**WHAT IS NEEDED**
Which lines below hold the word "unseren"? Copy all of them.
DATA SECTION: Begin
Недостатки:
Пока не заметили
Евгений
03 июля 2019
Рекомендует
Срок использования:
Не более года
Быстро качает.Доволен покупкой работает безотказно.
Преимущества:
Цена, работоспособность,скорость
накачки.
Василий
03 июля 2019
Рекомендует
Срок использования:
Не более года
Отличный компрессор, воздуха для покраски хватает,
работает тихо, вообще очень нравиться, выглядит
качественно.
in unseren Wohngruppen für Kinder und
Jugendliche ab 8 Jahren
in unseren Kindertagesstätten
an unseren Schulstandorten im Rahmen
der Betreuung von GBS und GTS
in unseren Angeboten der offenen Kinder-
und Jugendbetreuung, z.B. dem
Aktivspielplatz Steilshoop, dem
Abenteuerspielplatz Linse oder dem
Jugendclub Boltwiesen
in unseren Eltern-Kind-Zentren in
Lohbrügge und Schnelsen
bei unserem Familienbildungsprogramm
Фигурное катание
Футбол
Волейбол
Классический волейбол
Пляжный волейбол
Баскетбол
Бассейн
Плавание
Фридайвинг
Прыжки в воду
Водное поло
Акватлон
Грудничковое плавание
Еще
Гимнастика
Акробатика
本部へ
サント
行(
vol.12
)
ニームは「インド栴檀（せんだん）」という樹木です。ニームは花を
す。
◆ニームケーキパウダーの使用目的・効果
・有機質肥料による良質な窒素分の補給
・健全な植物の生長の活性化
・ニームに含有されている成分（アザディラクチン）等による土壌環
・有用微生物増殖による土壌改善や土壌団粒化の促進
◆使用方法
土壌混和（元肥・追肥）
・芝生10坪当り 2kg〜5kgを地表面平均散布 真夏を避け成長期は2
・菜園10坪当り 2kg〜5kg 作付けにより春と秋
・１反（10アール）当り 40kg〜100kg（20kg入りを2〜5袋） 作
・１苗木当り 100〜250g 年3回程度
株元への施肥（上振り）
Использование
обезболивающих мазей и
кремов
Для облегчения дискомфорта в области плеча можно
DATA SECTION: End
**RESPONSE**
in unseren Wohngruppen für Kinder und
in unseren Kindertagesstätten
an unseren Schulstandorten im Rahmen
in unseren Angeboten der offenen Kinder-
in unseren Eltern-Kind-Zentren in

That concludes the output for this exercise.